Pennsylvania
Related: About this forumLincoln Movie Rescues Abolitionist Sen. Thaddeus Stevens from the Shadows of History
http://www.philly.com/philly/columnists/karen_heller/20130224_Karen_Heller__On_Oscar_weekend__Pennsylvania_s_19th-century_congressman_Thaddeus_Stevens_is_a_winner.htmlExcerpts:
"For a state with few legends among our elected politicians, Stevens is a giant, albeit a largely forgotten or falsely maligned one. He was a champion of civil rights so far ahead of the curve as to be reviled by many during his day. Stevens wrote: "It is easy to protect the interests of the rich and powerful. But it is a great labor to protect the interests of the poor and downtrodden."
Steven Spielberg's Lincoln has sparked interest in "the Great Commoner." Ross Hetrick, founder of the Thaddeus Stevens Society, said: "More than any other politician, he epitomized what our country stands for, that all men are created equal.
... After Lincoln's assassination, Stevens championed the 14th Amendment, which granted citizenship to former slaves and expanded the protection of civil rights. During Reconstruction, he marshaled his political skills to make sure the South would not rise again in Congress and fought for Andrew Johnson's impeachment. In his will, Stevens left $50,000 to establish a Lancaster school for the orphaned and indigent, regardless of race and background, today known as the Thaddeus Stevens College of Technology."
FreeBC
(403 posts)I might just have to go see that movie now.
Faygo Kid
(21,478 posts)I don't normally care about these things, but I do hope Tommy Lee Jones wins Best Supporting Actor tonight for bringing Stevens alive.
thucythucy
(8,050 posts)pretty much all of the progressives of that era.
School teachers who went south to open schools for freed slaves were portrayed as "carpetbaggers" and the racist propaganda of the time depicted women school teachers especially as deranged sluts who came south only to sleep around with black men.
Southern whites who weren't racists, or didn't support secession, and saw no self-interest in protecting slavery, were "scalliwags."
Black politicians who were elected to various southern state governments during the early part of Reconstruction were portrayed as corrupt, ignorant, drunken, when in fact they provided some of the best and least corrupt governments in southern history up to that point.
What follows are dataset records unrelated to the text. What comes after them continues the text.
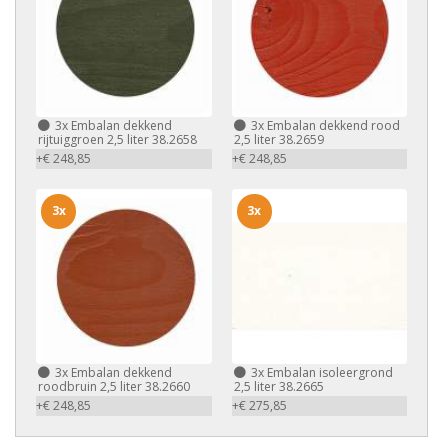
3x
Embalan dekkend
3x
Embalan dekkend rood
rijtuiggroen 2,5 liter 38.2658
2,5 liter 38.2659
+€ 248,85
+€ 248,85
3x
3x
3x
Embalan dekkend
3x
Embalan isoleergrond
roodbruin 2,5 liter 38.2660
2,5 liter 38.2665
+€ 248,85
+€ 275,85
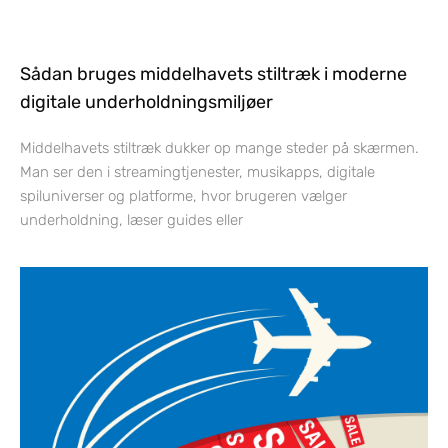
Sådan bruges middelhavets stiltræk i moderne
digitale underholdningsmiljøer
Middelhavets stiltræk dukker op mange steder på skærmen.
Man ser den i streamingtjenester, musikapps, digitale
spiluniverser og platforme, hvor brugeren vælger
underholdning, læser guides eller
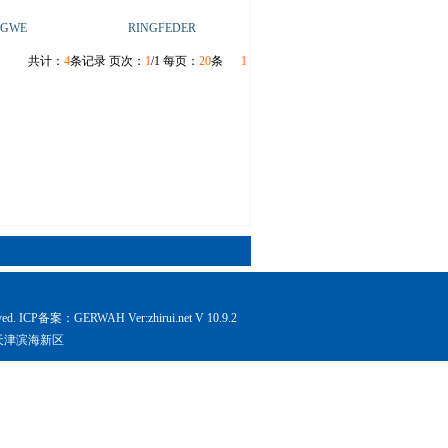
 GWE
RINGFEDER
共计：
4
条记录 页次：
1
/1 每页：
20
条
1
ed. ICP备案：GERWAH Ver:
zhirui.net V 10.9.2
天津滨海新区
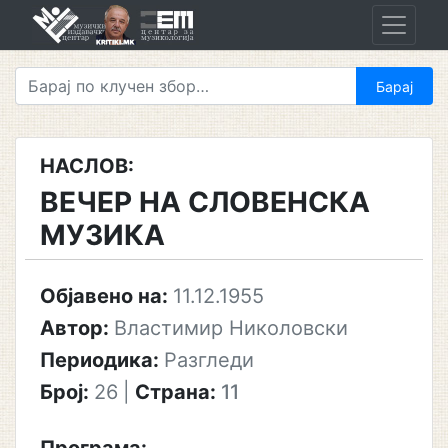
Skip
to
content
НАСЛОВ:
ВЕЧЕР НА СЛОВЕНСКА
МУЗИКА
Објавено на:
11.12.1955
Автор:
Властимир Николовски
Периодика:
Разгледи
Број:
26
|
Страна:
11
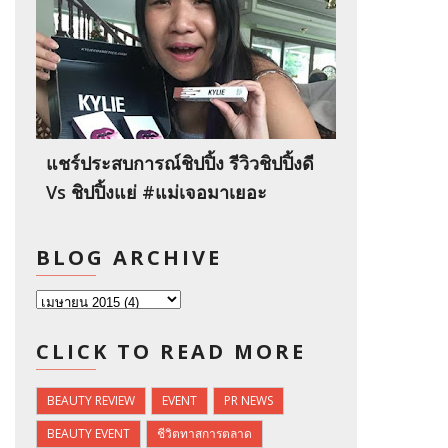
แชร์ประสบการณ์ชิปปิ้ง รีวิวชิปปิ้งดี
Vs ชิปปิ้งแย่ #แม่เจอมาเยอะ
BLOG ARCHIVE
CLICK TO READ MORE
BEAUTY REVIEW
EVENT
PR NEWS
BEAUTY EVENT
ชีวิตทาสการตลาด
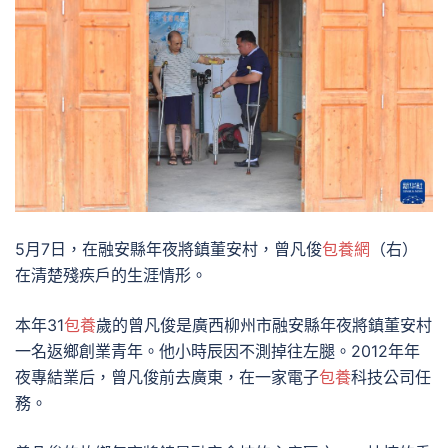
5月7日，在融安縣年夜將鎮董安村，曾凡俊
包養網
（右）
在清楚殘疾戶的生涯情形。
本年31
包養
歲的曾凡俊是廣西柳州市融安縣年夜將鎮董安村
一名返鄉創業青年。他小時辰因不測掉往左腿。2012年年
夜專結業后，曾凡俊前去廣東，在一家電子
包養
科技公司任
務。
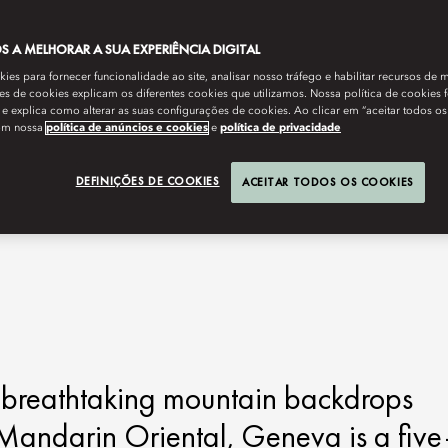
 A MELHORAR A SUA EXPERIÊNCIA DIGITAL
es para fornecer funcionalidade ao site, analisar nosso tráfego e habilitar recursos de m
s de cookies explicam os diferentes cookies que utilizamos. Nossa política de cookies 
e explica como alterar as suas configurações de cookies. Ao clicar em “aceitar todos os
om nossa
política de anúncios e cookies
e
política de privacidade
DEFINIÇÕES DE COOKIES
ACEITAR TODOS OS COOKIES
g breathtaking mountain backdrops
 Mandarin Oriental, Geneva is a five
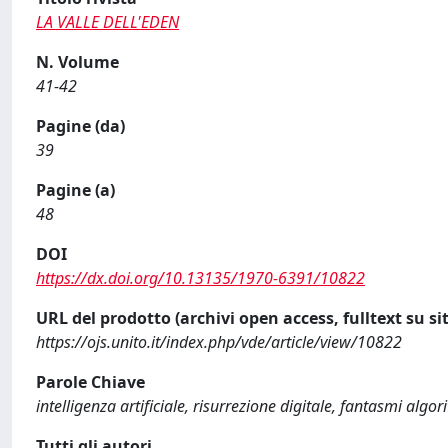
LA VALLE DELL'EDEN
N. Volume
41-42
Pagine (da)
39
Pagine (a)
48
DOI
https://dx.doi.org/10.13135/1970-6391/10822
URL del prodotto (archivi open access, fulltext su sit
https://ojs.unito.it/index.php/vde/article/view/10822
Parole Chiave
intelligenza artificiale, risurrezione digitale, fantasmi algo
Tutti gli autori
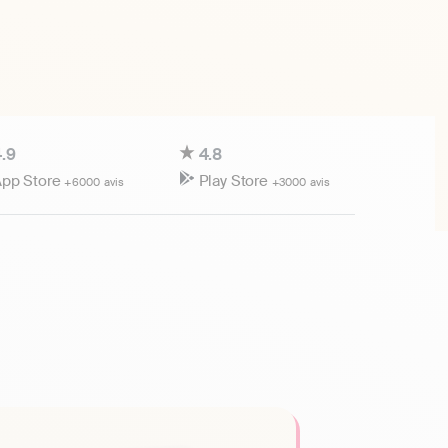
.9
4.8
pp Store
Play Store
+6000 avis
+3000 avis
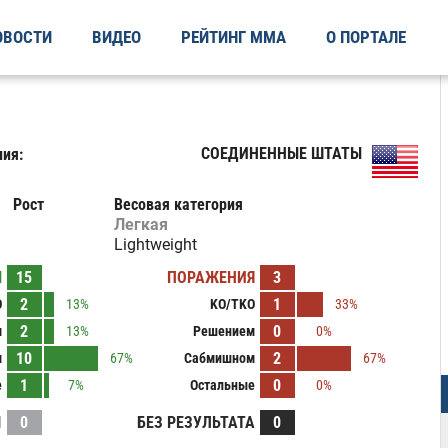
ОВОСТИ
ВИДЕО
РЕЙТИНГ ММА
О ПОРТАЛЕ
СОЕДИНЕННЫЕ ШТАТЫ
ия:
Рост
Весовая категория
Легкая
Lightweight
Ы
15
ПОРАЖЕНИЯ
3
2
1
O
13%
KO/TKO
33%
2
0
м
13%
Решением
0%
10
2
м
67%
Сабмишном
67%
1
0
е
7%
Остальные
0%
И
0
БЕЗ РЕЗУЛЬТАТА
0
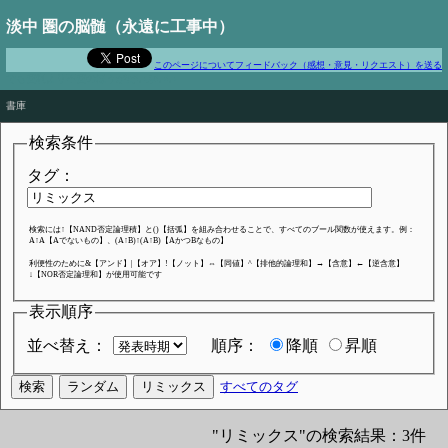
淡中 圏の脳髄（永遠に工事中）
このページについてフィードバック（感想・意見・リクエスト）を送る
でも便利より不便のほうがだいぶいい
書庫
検索条件
タグ：
検索には↑【NAND否定論理積】と()【括弧】を組み合わせることで、すべてのブール関数が使えます。例：
A↑A【Aでないもの】、(A↑B)↑(A↑B)【AかつBなもの】
利便性のために&【アンド】|【オア】!【ノット】⇔【同値】^【排他的論理和】→【含意】←【逆含意】
↓【NOR否定論理和】が使用可能です
表示順序
並べ替え：
順序：
降順
昇順
すべてのタグ
"リミックス"の検索結果：3件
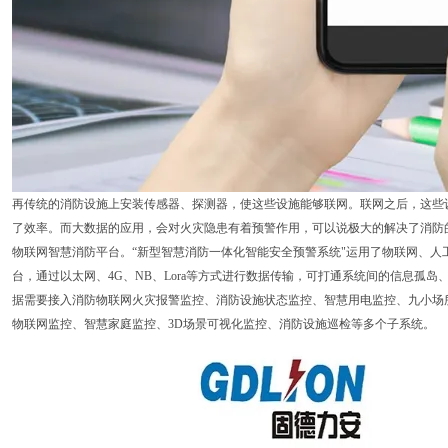
再传统的消防设施上安装传感器、探测器，使这些设施能够联网。联网之后，这些
了效率。而大数据的应用，会对火灾隐患有着预警作用，可以说极大的解决了消防的
物联网智慧消防平台。“新型智慧消防一体化智能安全预警系统"运用了物联网、人
台，通过以太网、4G、NB、Lora等方式进行数据传输，可打通系统间的信息孤
据需要接入消防物联网火灾报警监控、消防设施状态监控、智慧用电监控、九小场
物联网监控、智慧家庭监控、3D场景可视化监控、消防设施巡检等多个子系统。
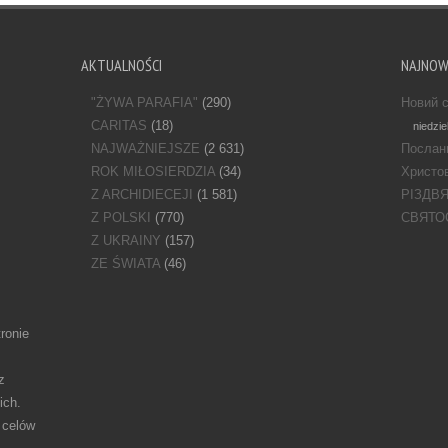
AKTUALNOŚCI
NAJNO
"ŻYWA PARAFIA"
(290)
Новий с
CARITAS
(18)
niedzie
NAJWAŻNIEJSZE
(2 631)
Послан
ROK MIŁOSIERDZIA
(34)
Христов
Z ARCHIDIECEJI
(1 581)
РІЗДВ
Z POLSKI
(770)
СВЯТО
Z UKRAINY
(157)
ZE ŚWIATA
(46)
ronie
z
ich.
 celów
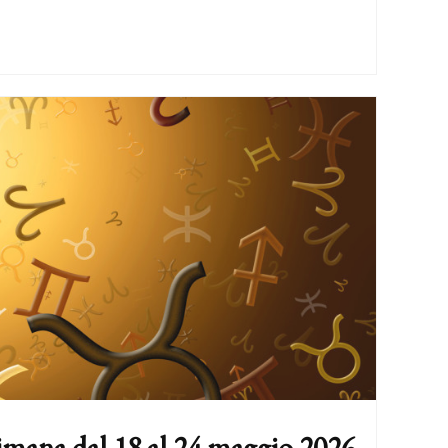
imana dal 18 al 24 maggio 2026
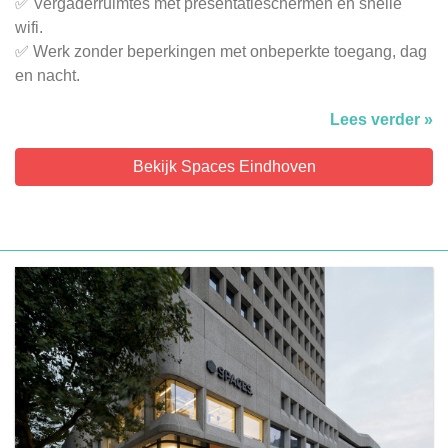
✅ Vergaderruimtes met presentatieschermen en snelle
wifi.
✅ Werk zonder beperkingen met onbeperkte toegang, dag
en nacht.
Lees verder »
Bekijk Spaces Eindhoven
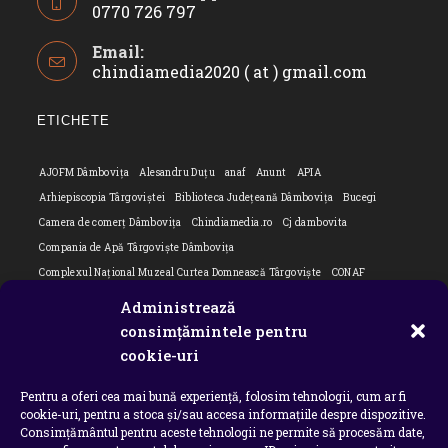
0770 726 797
Opens
Email:
in
chindiamedia2020 ( at ) gmail.com
Opens
your
in
application
your
ETICHETE
applicatio
AJOFM Dâmbovița
Alesandru Duțu
anaf
Anunt
APIA
Arhiepiscopia Târgoviștei
Biblioteca Județeană Dâmbovița
Bucegi
Camera de comerț Dâmbovița
Chindiamedia.ro
Cj dambovita
Compania de Apă Târgoviște Dâmbovița
Complexul Național Muzeal Curtea Domnească Târgoviște
CONAF
Cornel Marculescu
Dâmbovița
Editorial
Editorial Cornel Marculescu
Administrează
Editorial literar
Electrica
Flori Bungete
Guvern
consimțămintele pentru
intreruperi energie electrica
ipj dambovita
ISU "Basarab I" Dâmbovița
cookie-uri
ITM Dambovita
JURNAL DE CĂLĂTORIE
Laurențiu Ștefan Szemkovics
Pentru a oferi cea mai bună experiență, folosim tehnologii, cum ar fi
MApN
Ministerul Educației
ministerul sanatatii
Nu-ți uita istoria
cookie-uri, pentru a stoca și/sau accesa informațiile despre dispozitive.
Oana Filip
Prefectura dambovita
Primaria Dragodana
Primaria Lucieni
Consimțământul pentru aceste tehnologii ne permite să procesăm date,
primaria Răzvad
Primaria Ulmi
primăria Târgoviște
PSD Dambovita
I remember reading Bruce Catton's books as a kid, and being shocked at how he condemned "northern extremists" for helping bring on the war, and then "wrecking" the peace by insisting that freed slaves not be re-enslaved under Jim Crow.
In popular culture you see this in "Gone with the Wind"--especially the book, but also the movie--that includes a thinly veiled glorification of the KKK, and depicts events entirely from the viewpoint of the Southern 1%. Lincoln's program of land reform--which would have been implemented if he hadn't been murdered by a pro-confederate racist-- is ridiculed in the film as a pledge to ignorant blacks of "forty acres and a mule."
There's a really good book on how all this happened: David Blight, "Race and Reunion," about how northern and southern politicians after the war "healed" the nation by sanitizing history and agreeing to abandon equal rights for people of color.
As Taylor Branch put it, in "Parting the Waters", the result of this "was that no remotely accurate history of post-Reconstruction race relations survived in the majority culture, even in advanced scholarship.... Americans took it for granted that the Civil War sprang from causes that had little if anything to do with race."
We can see the same BS happening today, in the glorification of Reagan's abyssmal record as president, and attempts to sell the general public on the idea that the New Deal was a failure.
Reclaiming, and protecting, our history is hugely important to progressives. I'm glad to see it happening in the popular culture.
grantcart
(53,061 posts)Stevens wrote the inscription on his headstone that reads: "I repose in this quiet and secluded spot, not from any natural preference for solitude, but finding other cemeteries limited as to race, by charter rules, I have chosen this that I might illustrate in my death the principles which I advocated through a long life, equality of man before his Creator."[28]
a great man and I hope that Tommy Lee Jones gets an Oscar for his portrayal of him
Voice for Peace
(13,141 posts)and something about him kept reminding me of
Alan Grayson. I think perhaps it was the boldness.